The cover also limits wave action and the resulting erosion of basin sidewalls, notes Jager. And, the Bio-Cap covers the sidewalls, controlling weeds, he says.
The synthetic material performed well throughout the Minnesota winter, accommodating the freezing and thawing process, says Jager.
Bundy suspects water will evaporate more quickly from a Bio-Cap-covered surface than from an open surface. The cover material is black and generates some heat, enhancing the process.
Jager thinks the biggest challenge to the Bio-Cap will be durability of the material under sunlight. Ultraviolet light will eventually break down the cover, says Jager, but he expects the life span of the cover to be three to five years. At that point, the cover would be removed and burned, if local law permits, or brought to a local landfill.
BEI will install the Bio-Cap cover system for about $1.25/sq. yd., with some variation on size of lagoon and travel requirements. Installation is relatively simple as no framework is required for suspending the Bio-Cap. A six-man crew can cover 3/4 of an acre of lagoon per day. Based on a three-year amortization of the cover and average manure production figures, the cost is about 15-45 cents/pig.
Another cover system is being tried a mile west of Williamsburg, IA. Gary Boland's family has raised livestock there for three generations. Boland knows that if another generation is to farm there, odor concerns will have to be addressed, especially as plans for a new school and golf course are moving Williamsburg ever closer.
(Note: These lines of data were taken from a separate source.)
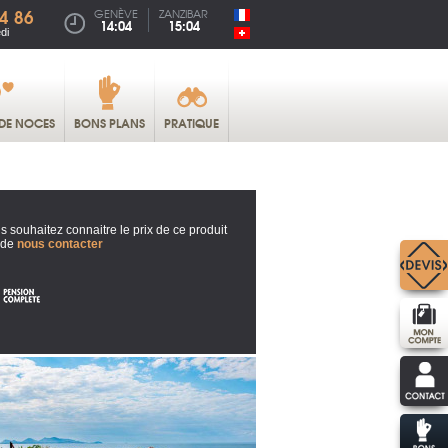
4 86
GENÈVE
ZANZIBAR
14:04
15:04
di
DE NOCES
BONS PLANS
PRATIQUE
s souhaitez connaitre le prix de ce produit
 de
nous contacter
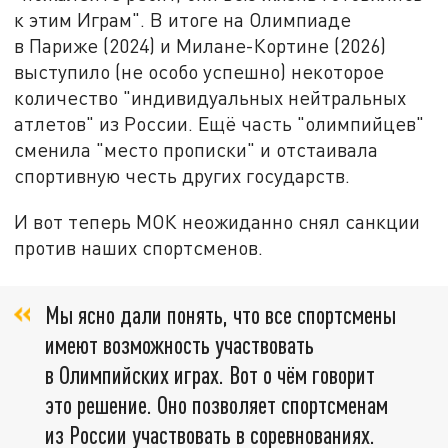
к этим Играм". В итоге на Олимпиаде
в Париже (2024) и Милане-Кортине (2026)
выступило (не особо успешно) некоторое
количество "индивидуальных нейтральных
атлетов" из России. Ещё часть "олимпийцев"
сменила "место прописки" и отстаивала
спортивную честь других государств.
И вот теперь МОК неожиданно снял санкции
против наших спортсменов.
Мы ясно дали понять, что все спортсмены
имеют возможность участвовать
в Олимпийских играх. Вот о чём говорит
это решение. Оно позволяет спортсменам
из России участвовать в соревнованиях.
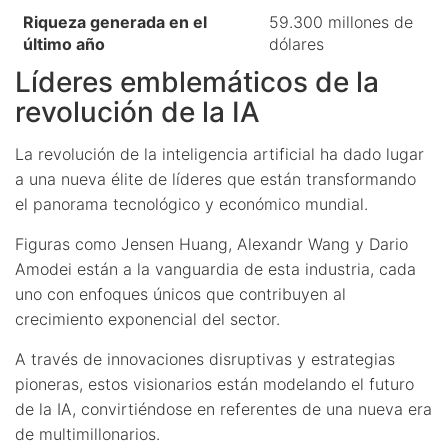
Riqueza generada en el
59.300 millones de
último año
dólares
Líderes emblemáticos de la
revolución de la IA
La revolución de la inteligencia artificial ha dado lugar
a una nueva élite de líderes que están transformando
el panorama tecnológico y económico mundial.
Figuras como Jensen Huang, Alexandr Wang y Dario
Amodei están a la vanguardia de esta industria, cada
uno con enfoques únicos que contribuyen al
crecimiento exponencial del sector.
A través de innovaciones disruptivas y estrategias
pioneras, estos visionarios están modelando el futuro
de la IA, convirtiéndose en referentes de una nueva era
de multimillonarios.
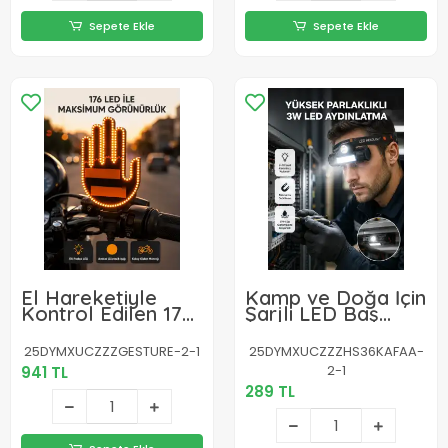
Sepete Ekle
Sepete Ekle
El Hareketiyle
Kamp ve Doğa İçin
Kontrol Edilen 176
Şarjlı LED Baş
LED Amber
Feneri – Mıknatıslı,
Güvenlik Lambası
Su Geçirmez
25DYMXUCZZZGESTURE-2-1
25DYMXUCZZZHS36KAFAA-
2-1
941 TL
289 TL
Boland has a relatively small, 120 x 120 ft., 700,000-gallon storage lagoon. "We've never had complaints. It's a pretty ag-minded community and our family has maintained good relations."
But Boland thought it best to be pro-active and, working with Iowa State extension, decided to develop a lagoon cover. He called Reef Industries, Houston, which markets a non-permeable, synthetic material called Permalon.
Boland and Mark Moser, Resource Conservation Management Inc., Berkeley, CA, designed a lagoon cover using the synthetic Permalon material. Floating foam "logs" keep the cover buoyant, raising and lowering with the lagoon level. Boland dug a U-shaped trench around the berm of the lagoon and laid the edges of the cover through the trench, burying it to anchor the cover.
A slit in the material provides a "door" for agitation and pumping access. The slit is closed tight with grommets and rope. A layer of water on top helps keep the cover from flapping in the wind. Since the material is not permeable, Boland had to put together a burner system to flare off the gases that collect under the cover.
Boland says he spent about $14,000 on the cover. With a fence around the lagoon, the burner, and some tiling the entire project cost should total close to $20,000. As part of a demonstration project, he received some cost share funds.
"My neighbors never told me the smell was bad, but when I got done a number of them commented they sure appreciated what I had done," says Boland.
His wife also appreciates the project. "She puts the laundry on the line now; she was never willing to do that before we put up the cover," he commented.